# Exercise prompt
Copy word for word the lines in the records below, starting at the line with "history and" and ending at the line with "We Finance Red/Blue Underhood Sign". Skip the pictures.

# Material provided
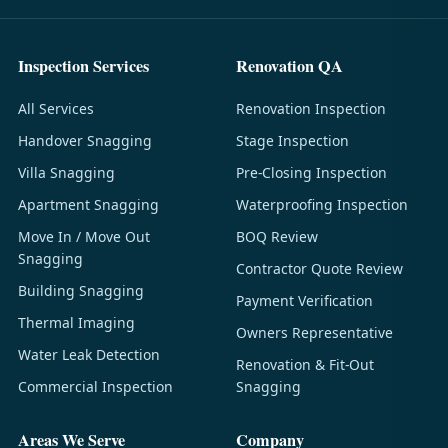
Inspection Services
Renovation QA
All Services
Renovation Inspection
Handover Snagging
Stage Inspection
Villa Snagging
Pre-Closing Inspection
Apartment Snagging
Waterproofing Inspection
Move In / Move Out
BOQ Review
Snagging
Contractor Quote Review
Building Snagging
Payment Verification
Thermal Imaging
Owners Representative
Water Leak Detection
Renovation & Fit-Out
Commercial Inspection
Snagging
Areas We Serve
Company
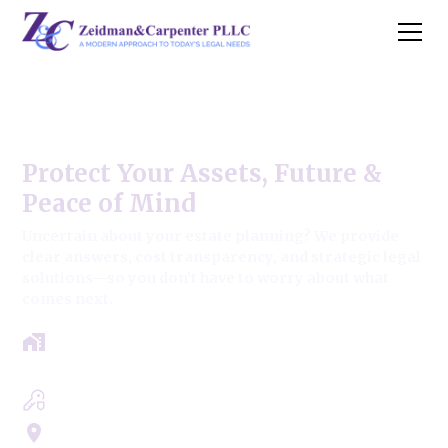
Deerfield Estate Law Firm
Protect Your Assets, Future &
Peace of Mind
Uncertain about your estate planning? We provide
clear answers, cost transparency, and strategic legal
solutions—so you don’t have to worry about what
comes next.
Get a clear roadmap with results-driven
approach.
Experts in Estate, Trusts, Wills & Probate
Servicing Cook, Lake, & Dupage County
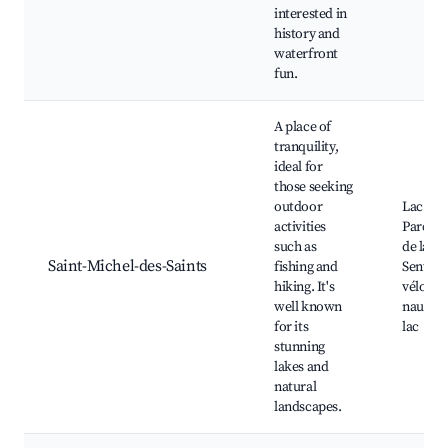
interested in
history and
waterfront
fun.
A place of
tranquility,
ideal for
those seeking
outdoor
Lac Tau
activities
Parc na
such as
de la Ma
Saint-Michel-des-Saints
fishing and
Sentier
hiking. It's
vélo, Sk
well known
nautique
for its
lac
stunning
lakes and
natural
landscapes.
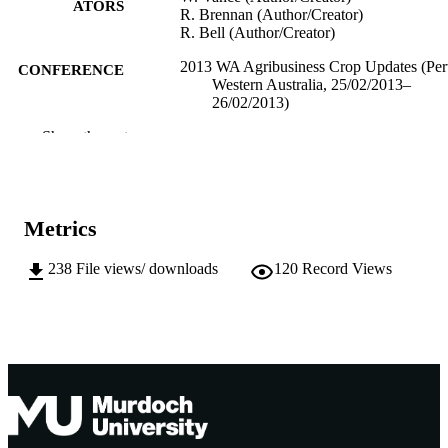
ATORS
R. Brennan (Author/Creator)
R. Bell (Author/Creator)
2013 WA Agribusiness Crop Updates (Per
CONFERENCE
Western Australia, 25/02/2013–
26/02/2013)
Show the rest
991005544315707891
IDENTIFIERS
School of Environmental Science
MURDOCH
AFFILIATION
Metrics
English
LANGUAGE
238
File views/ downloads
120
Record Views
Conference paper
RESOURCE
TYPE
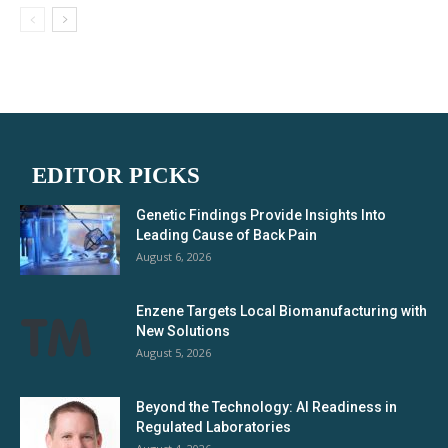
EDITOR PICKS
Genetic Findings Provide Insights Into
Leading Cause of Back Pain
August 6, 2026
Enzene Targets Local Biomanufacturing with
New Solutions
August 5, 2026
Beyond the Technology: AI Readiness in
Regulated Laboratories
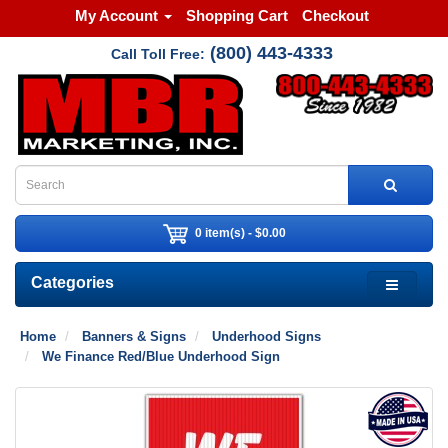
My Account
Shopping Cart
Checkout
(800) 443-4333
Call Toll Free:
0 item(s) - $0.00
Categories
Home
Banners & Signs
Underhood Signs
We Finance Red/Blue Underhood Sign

* * *

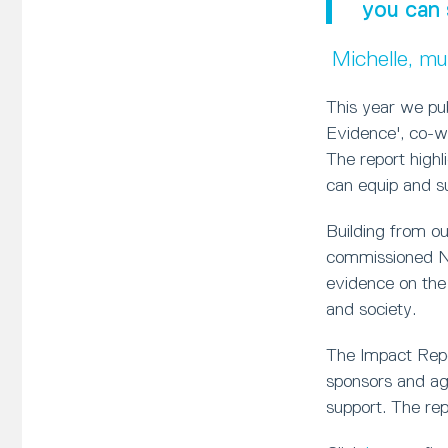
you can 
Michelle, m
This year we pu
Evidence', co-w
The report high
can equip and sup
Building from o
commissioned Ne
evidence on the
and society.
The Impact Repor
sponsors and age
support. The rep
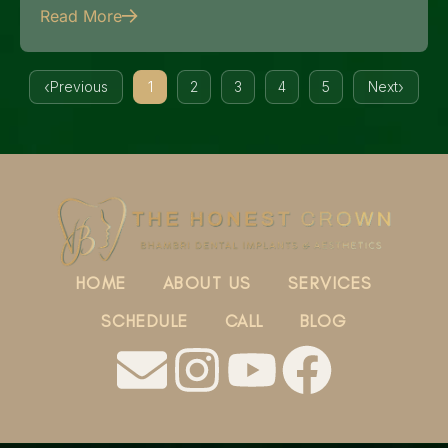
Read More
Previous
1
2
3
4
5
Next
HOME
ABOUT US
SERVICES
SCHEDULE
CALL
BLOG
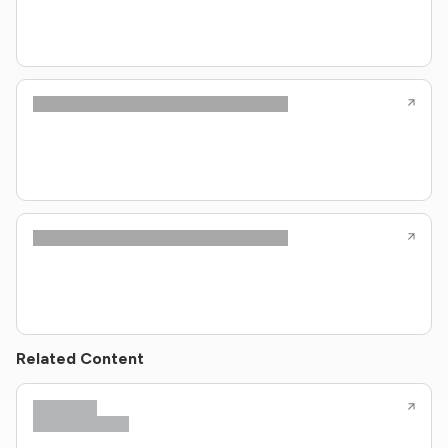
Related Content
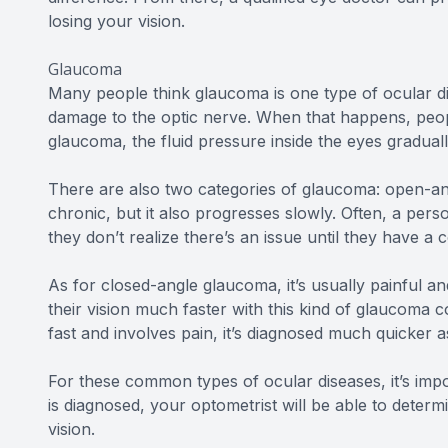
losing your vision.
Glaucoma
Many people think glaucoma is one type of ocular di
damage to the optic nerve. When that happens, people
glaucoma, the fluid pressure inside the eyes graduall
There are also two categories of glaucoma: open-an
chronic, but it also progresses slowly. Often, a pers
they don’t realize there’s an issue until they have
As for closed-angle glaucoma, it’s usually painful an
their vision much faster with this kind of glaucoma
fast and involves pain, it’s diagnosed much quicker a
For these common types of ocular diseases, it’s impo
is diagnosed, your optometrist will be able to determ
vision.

# Answer to the exercise
history and
waterfront
fun.
A place of
tranquility,
ideal for
those seeking
outdoor
Lac Tau
activities
Parc na
such as
de la Ma
Saint-Michel-des-Saints
fishing and
Sentier
hiking. It's
vélo, Sk
well known
nautique
for its
lac
stunning
lakes and
natural
landscapes.
ATORS
R. Brennan (Author/Creator)
R. Bell (Author/Creator)
2013 WA Agribusiness Crop Updates (Per
CONFERENCE
Western Australia, 25/02/2013–
26/02/2013)
Show the rest
991005544315707891
IDENTIFIERS
School of Environmental Science
MURDOCH
AFFILIATION
Metrics
English
LANGUAGE
238
File views/ downloads
120
Record Views
Conference paper
RESOURCE
TYPE
EDITOR PICKS
Genetic Findings Provide Insights Into
Leading Cause of Back Pain
August 6, 2026
Enzene Targets Local Biomanufacturing with
New Solutions
August 5, 2026
Beyond the Technology: AI Readiness in
Regulated Laboratories
My Account
Shopping Cart
Checkout
(800) 443-4333
Call Toll Free:
0 item(s) - $0.00
Categories
Home
Banners & Signs
Underhood Signs
We Finance Red/Blue Underhood Sign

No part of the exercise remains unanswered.